Featured Post: Simple Nature Projects and Wildlife Gardening with the Children

In the garden copyright Being a Mummy

In the garden copyright Being a Mummy

Some of my happiest childhood memories are of the time I spent exploring our garden. I used to hunt for snails and caterpillars, look at flowers, dig holes and generally just explore nature. It is something that I wish my own children would do more of, however they seem to prefer indoor luxuries and computer games. Its a real shame because I think I learnt a lot just by looking at plants, birds and mini beasts and then finding out as much as I could about them.

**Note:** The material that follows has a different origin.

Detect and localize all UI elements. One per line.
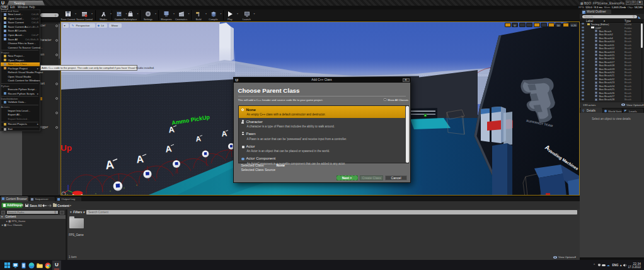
svg-text:A: A (164, 143, 172, 154)
svg-text:A: A (104, 157, 114, 172)
svg-text:Up: Up (61, 143, 72, 153)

This time of year is as good as any to get out there in the garden. One of the benefits of all this rain for the wildlife explorer is that it tends to bring things like worms to the surface. Children can have a lot of fun looking at worms and trying to work out which ones they are as there are loads of different types. Of course, this also encourages the birds to hop around the lawn digging out food!

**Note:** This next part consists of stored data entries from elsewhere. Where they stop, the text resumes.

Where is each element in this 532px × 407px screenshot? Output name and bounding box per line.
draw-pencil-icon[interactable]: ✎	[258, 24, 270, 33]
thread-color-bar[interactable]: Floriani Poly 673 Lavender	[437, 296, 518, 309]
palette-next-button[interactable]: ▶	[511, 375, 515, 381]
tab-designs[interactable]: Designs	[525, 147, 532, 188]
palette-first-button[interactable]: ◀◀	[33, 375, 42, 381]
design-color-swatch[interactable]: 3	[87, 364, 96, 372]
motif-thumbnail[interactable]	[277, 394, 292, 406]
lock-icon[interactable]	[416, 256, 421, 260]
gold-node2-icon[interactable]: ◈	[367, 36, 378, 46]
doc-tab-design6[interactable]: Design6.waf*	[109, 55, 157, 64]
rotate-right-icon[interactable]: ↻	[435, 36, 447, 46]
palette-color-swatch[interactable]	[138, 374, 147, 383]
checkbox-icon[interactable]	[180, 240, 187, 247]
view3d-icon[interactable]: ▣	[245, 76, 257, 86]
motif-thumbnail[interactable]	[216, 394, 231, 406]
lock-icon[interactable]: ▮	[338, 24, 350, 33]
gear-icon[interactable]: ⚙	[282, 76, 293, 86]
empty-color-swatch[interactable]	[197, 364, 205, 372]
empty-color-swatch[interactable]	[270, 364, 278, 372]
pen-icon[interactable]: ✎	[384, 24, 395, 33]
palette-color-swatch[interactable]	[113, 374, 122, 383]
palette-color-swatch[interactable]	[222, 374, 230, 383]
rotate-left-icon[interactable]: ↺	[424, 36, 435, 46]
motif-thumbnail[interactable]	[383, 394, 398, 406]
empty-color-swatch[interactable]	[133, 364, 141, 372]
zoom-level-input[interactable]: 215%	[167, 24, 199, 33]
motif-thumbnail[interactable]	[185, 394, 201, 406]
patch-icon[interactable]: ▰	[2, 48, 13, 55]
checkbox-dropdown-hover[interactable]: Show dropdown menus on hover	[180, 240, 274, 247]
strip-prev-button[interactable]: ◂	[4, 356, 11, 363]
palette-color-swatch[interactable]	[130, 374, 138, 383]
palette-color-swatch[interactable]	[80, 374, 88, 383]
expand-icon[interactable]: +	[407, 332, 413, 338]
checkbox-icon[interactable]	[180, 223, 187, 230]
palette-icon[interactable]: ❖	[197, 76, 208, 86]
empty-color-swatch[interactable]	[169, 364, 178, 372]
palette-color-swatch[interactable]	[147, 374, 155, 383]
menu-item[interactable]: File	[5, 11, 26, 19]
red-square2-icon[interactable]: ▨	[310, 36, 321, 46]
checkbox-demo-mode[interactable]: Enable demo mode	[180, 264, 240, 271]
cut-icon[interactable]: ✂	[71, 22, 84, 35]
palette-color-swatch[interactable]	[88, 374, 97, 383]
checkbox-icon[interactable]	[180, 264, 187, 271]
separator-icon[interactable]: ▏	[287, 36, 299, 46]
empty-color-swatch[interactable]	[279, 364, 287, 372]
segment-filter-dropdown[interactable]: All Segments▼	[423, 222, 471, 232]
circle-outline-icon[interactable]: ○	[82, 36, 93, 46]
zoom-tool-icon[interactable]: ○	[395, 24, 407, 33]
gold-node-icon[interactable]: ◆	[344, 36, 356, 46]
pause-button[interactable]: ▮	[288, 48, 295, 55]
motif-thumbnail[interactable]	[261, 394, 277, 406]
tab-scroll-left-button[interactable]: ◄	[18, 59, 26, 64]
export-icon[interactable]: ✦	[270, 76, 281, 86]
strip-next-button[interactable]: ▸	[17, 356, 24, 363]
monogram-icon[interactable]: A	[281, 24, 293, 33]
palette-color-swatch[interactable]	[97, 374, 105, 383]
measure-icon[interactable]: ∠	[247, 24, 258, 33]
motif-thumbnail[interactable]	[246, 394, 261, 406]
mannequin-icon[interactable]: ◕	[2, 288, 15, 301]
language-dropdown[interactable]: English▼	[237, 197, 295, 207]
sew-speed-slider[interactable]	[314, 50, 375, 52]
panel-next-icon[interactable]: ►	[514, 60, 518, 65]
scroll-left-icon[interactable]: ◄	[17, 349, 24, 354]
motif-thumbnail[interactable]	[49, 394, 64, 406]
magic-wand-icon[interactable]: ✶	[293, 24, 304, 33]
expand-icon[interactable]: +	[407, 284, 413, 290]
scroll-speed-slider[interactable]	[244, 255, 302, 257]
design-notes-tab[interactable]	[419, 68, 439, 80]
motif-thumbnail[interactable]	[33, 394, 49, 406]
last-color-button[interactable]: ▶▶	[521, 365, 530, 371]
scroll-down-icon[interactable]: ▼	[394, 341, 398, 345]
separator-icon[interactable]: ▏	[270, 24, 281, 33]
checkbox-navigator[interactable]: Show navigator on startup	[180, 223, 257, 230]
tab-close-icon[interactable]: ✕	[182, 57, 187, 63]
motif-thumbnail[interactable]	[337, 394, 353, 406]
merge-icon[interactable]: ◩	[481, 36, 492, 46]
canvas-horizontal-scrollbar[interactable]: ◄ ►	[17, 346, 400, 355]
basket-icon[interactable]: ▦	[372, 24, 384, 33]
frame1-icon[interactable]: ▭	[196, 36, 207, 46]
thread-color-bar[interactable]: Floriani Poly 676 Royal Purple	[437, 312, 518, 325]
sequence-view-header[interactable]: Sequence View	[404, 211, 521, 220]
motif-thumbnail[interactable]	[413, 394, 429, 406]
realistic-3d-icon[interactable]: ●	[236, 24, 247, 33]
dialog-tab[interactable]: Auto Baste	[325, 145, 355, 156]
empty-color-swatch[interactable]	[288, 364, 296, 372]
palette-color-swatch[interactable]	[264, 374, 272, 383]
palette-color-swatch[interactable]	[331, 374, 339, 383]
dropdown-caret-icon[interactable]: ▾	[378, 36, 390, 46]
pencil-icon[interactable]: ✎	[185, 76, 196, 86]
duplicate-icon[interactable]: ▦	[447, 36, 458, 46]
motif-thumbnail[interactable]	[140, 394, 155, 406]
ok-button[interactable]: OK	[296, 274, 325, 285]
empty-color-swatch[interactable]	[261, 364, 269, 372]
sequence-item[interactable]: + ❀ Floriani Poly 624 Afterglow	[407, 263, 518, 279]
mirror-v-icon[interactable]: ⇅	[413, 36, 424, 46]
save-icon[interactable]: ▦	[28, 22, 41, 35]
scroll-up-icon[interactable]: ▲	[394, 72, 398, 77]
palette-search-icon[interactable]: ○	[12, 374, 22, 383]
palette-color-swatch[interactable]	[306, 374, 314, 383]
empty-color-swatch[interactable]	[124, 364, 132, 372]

One of the things which I always do with my children is to teach them about life cycles and the woods at this time of year provide a brilliant opportunity to talk about this. Now many of the leaves have dropped you can clearly see tree stumps and if you look at the stumps you can see rings: the broad rings indicate years of sunshine and rain; narrow rings indicate years of drought or cold. You can also count how old the tree was. All good fun.

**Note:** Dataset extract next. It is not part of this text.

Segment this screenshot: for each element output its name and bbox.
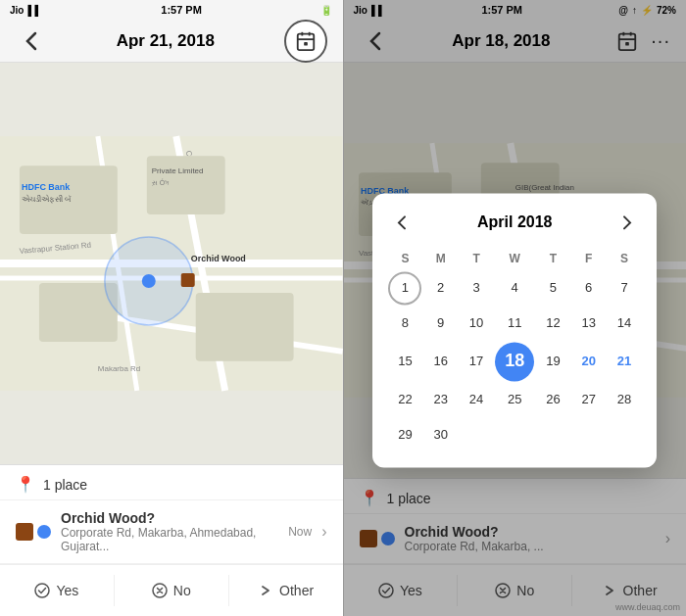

Another fun project is to find a snail and put it on some glass. The glands in a snails foot secrete a slime on which it floats along, this allows snails to crawl virtually anywhere without hurting themselves. You can see this in action if you look under the glass. You can also work out the speed of your snail- they apparently average about 12 cm a minute!

There are loads of fabulous little projects you can do with the children to help them understand nature and the world around them, I will list a few more over the next few weeks.

birdsIn the meantime one of the most helpful thing to start doing is to encourage wildlife into your garden. Feed your local birds this time of year with proper wild bird food and they will start frequenting your garden and you can start recording what you have. You might even be able to recognise particular little characters and name them.

We’ve installed a series of nest boxes and insect houses around our garden. Its a bit late now for the nest boxes (you should put those up in autumn) but there is still time to make some mini-beast houses with drinking straws or to purchase a little wildlife houses.

A garden teaming with wildlife is a wonderful educational asset for your children and for you to enjoy. Make the most of it even at this time of year and do pop back over the next few weeks for a few more simple nature projects for this time of year!